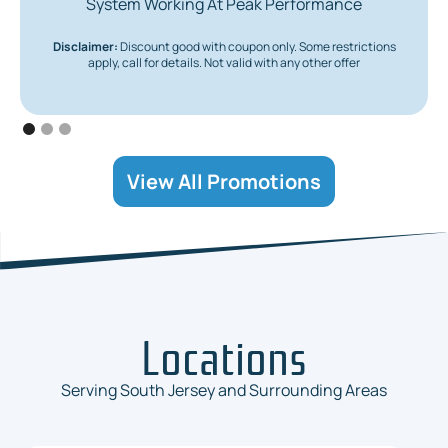
System Working At Peak Performance
Disclaimer:
Discount good with coupon only. Some restrictions
apply, call for details. Not valid with any other offer
View All Promotions
Locations
Serving South Jersey and Surrounding Areas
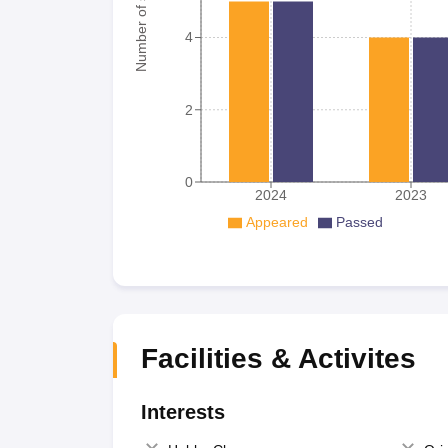
Number of student
4
2
0
2024
2023
Appeared
Passed
Facilities & Activites
Interests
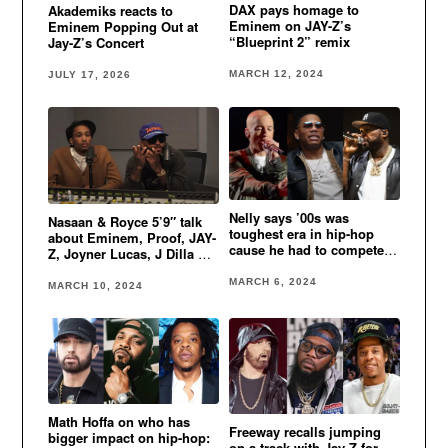
DAX pays homage to
Akademiks reacts to
Eminem on JAY-Z’s
Eminem Popping Out at
“Blueprint 2” remix
Jay-Z’s Concert
MARCH 12, 2024
JULY 17, 2026
Nelly says ’00s was
Nasaan & Royce 5’9″ talk
toughest era in hip-hop
about Eminem, Proof, JAY-
cause he had to compete
Z, Joyner Lucas, J Dilla &
Eminem, 50 Cent & more
more
MARCH 6, 2024
MARCH 10, 2024
Math Hoffa on who has
Freeway recalls jumping
bigger impact on hip-hop:
on a track with Jay-Z for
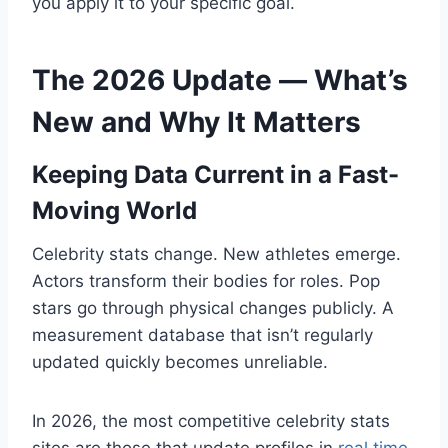
you apply it to your specific goal.
The 2026 Update — What’s
New and Why It Matters
Keeping Data Current in a Fast-
Moving World
Celebrity stats change. New athletes emerge.
Actors transform their bodies for roles. Pop
stars go through physical changes publicly. A
measurement database that isn’t regularly
updated quickly becomes unreliable.
In 2026, the most competitive celebrity stats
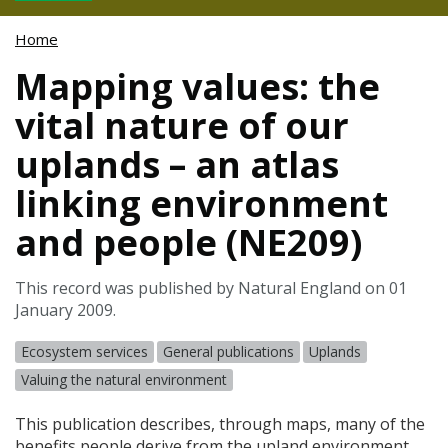
Home
Mapping values: the
vital nature of our
uplands – an atlas
linking environment
and people (NE209)
This record was published by Natural England on 01
January 2009.
Ecosystem services
General publications
Uplands
Valuing the natural environment
This publication describes, through maps, many of the
benefits people derive from the upland environment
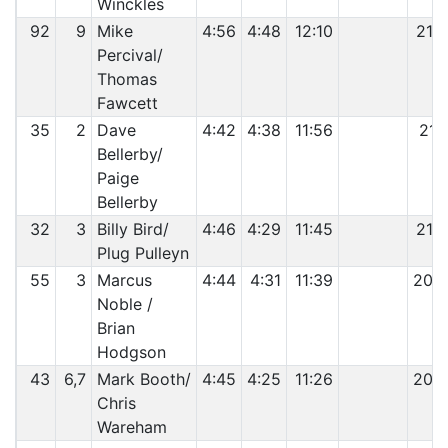
Winckles
92
9
Mike
4:56
4:48
12:10
21:
Percival/
Thomas
Fawcett
35
2
Dave
4:42
4:38
11:56
21:
Bellerby/
Paige
Bellerby
32
3
Billy Bird/
4:46
4:29
11:45
21:
Plug Pulleyn
55
3
Marcus
4:44
4:31
11:39
20:
Noble /
Brian
Hodgson
43
6,7
Mark Booth/
4:45
4:25
11:26
20:
Chris
Wareham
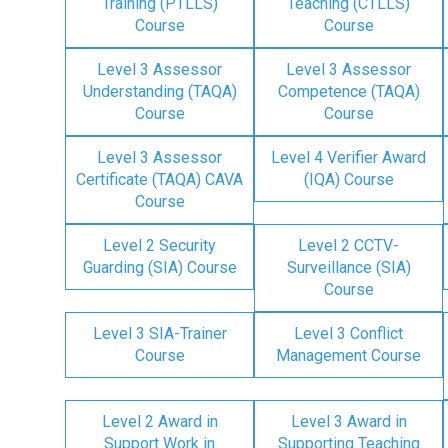
Training (PTLLS)
Teaching (CTLLS)
Course
Course
Level 3 Assessor
Level 3 Assessor
Understanding (TAQA)
Competence (TAQA)
Course
Course
Level 3 Assessor
Level 4 Verifier Award
Certificate (TAQA) CAVA
(IQA) Course
Course
Level 2 Security
Level 2 CCTV-
Guarding (SIA) Course
Surveillance (SIA)
Course
Level 3 SIA-Trainer
Level 3 Conflict
Course
Management Course
Level 2 Award in
Level 3 Award in
Support Work in
Supporting Teaching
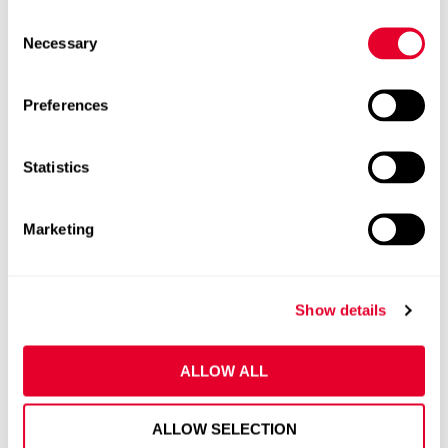
C
Necessary
o
n
s
Preferences
e
n
t
Statistics
S
e
Marketing
l
e
c
Show details
t
i
o
ALLOW ALL
n
ALLOW SELECTION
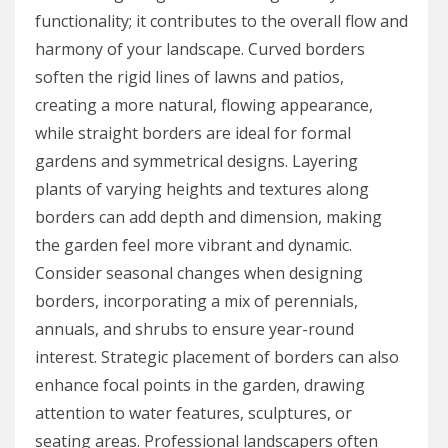
functionality; it contributes to the overall flow and
harmony of your landscape. Curved borders
soften the rigid lines of lawns and patios,
creating a more natural, flowing appearance,
while straight borders are ideal for formal
gardens and symmetrical designs. Layering
plants of varying heights and textures along
borders can add depth and dimension, making
the garden feel more vibrant and dynamic.
Consider seasonal changes when designing
borders, incorporating a mix of perennials,
annuals, and shrubs to ensure year-round
interest. Strategic placement of borders can also
enhance focal points in the garden, drawing
attention to water features, sculptures, or
seating areas. Professional landscapers often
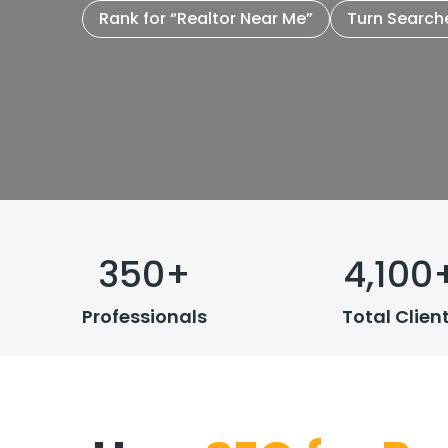
Rank for “Realtor Near Me”
Turn Search
350
+
4,100
Professionals
Total Clien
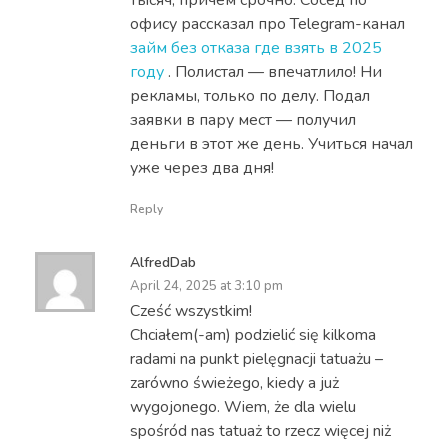
офису рассказал про Telegram-канал
займ без отказа где взять в 2025
году
. Полистал — впечатлило! Ни
рекламы, только по делу. Подал
заявки в пару мест — получил
деньги в этот же день. Учиться начал
уже через два дня!
Reply
AlfredDab
April 24, 2025 at 3:10 pm
Cześć wszystkim!
Chciałem(-am) podzielić się kilkoma
radami na punkt pielęgnacji tatuażu –
zarówno świeżego, kiedy a już
wygojonego. Wiem, że dla wielu
spośród nas tatuaż to rzecz więcej niż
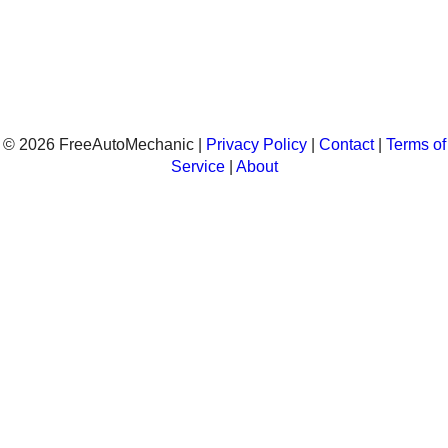
© 2026 FreeAutoMechanic |
Privacy Policy
|
Contact
|
Terms of
Service
|
About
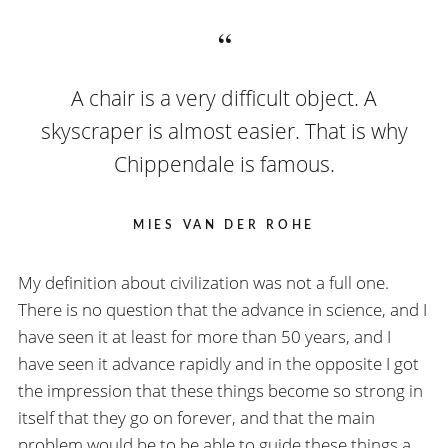
A chair is a very difficult object. A
skyscraper is almost easier. That is why
Chippendale is famous.
MIES VAN DER ROHE
My definition about civilization was not a full one.
There is no question that the advance in science, and I
have seen it at least for more than 50 years, and I
have seen it advance rapidly and in the opposite I got
the impression that these things become so strong in
itself that they go on forever, and that the main
problem would be to be able to guide these things a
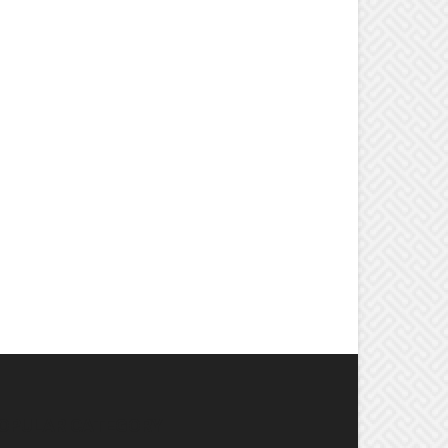
OPULAR CATEGORY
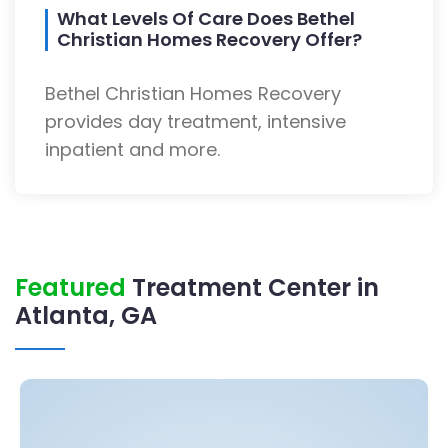
What Levels Of Care Does Bethel
Christian Homes Recovery Offer?
Bethel Christian Homes Recovery
provides day treatment, intensive
inpatient and more.
Featured
Treatment Center in
Atlanta, GA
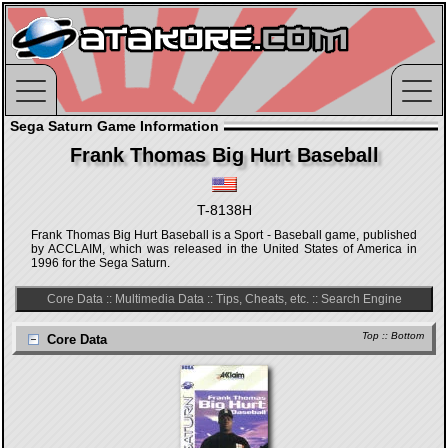
Sega Saturn Game Information
Frank Thomas Big Hurt Baseball
T-8138H
Frank Thomas Big Hurt Baseball is a Sport - Baseball game, published
by ACCLAIM, which was released in the United States of America in
1996 for the Sega Saturn.
Core Data
::
Multimedia Data
::
Tips, Cheats, etc.
::
Search Engine
Top
::
Bottom
Core Data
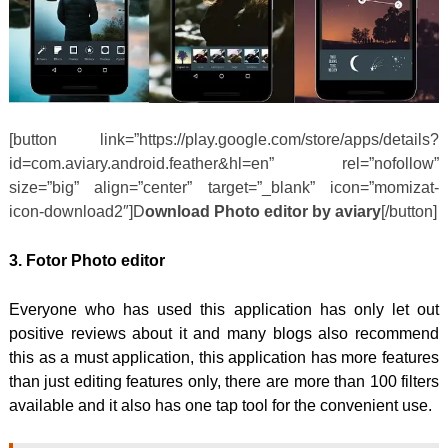
[button link=”https://play.google.com/store/apps/details?
id=com.aviary.android.feather&hl=en” rel=”nofollow”
size=”big” align=”center” target=”_blank” icon=”momizat-
icon-download2″]D
ownload Photo editor by aviary
[/button]
3. Fotor Photo editor
Everyone who has used this application has only let out
positive reviews about it and many blogs also recommend
this as a must application, this application has more features
than just editing features only, there are more than 100 filters
available and it also has one tap tool for the convenient use.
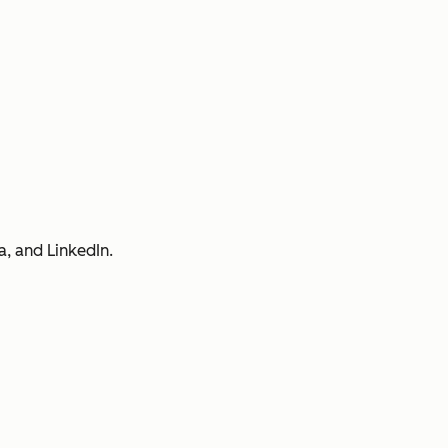
a, and LinkedIn.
* * *
PROBLEM DETAILS: In the records above, find the line containing "Math Hoffa on who has" and output every line from the first through that one, exactly, omitting pictures.

WRITTEN RESPONSE:
System Working At Peak Performance
Disclaimer:
Discount good with coupon only. Some restrictions
apply, call for details. Not valid with any other offer
View All Promotions
Locations
Serving South Jersey and Surrounding Areas
Number of student
4
2
0
2024
2023
Appeared
Passed
Facilities & Activites
Interests
DAX pays homage to
Akademiks reacts to
Eminem on JAY-Z’s
Eminem Popping Out at
“Blueprint 2” remix
Jay-Z’s Concert
MARCH 12, 2024
JULY 17, 2026
Nelly says ’00s was
Nasaan & Royce 5’9″ talk
toughest era in hip-hop
about Eminem, Proof, JAY-
cause he had to compete
Z, Joyner Lucas, J Dilla &
Eminem, 50 Cent & more
more
MARCH 6, 2024
MARCH 10, 2024
Math Hoffa on who has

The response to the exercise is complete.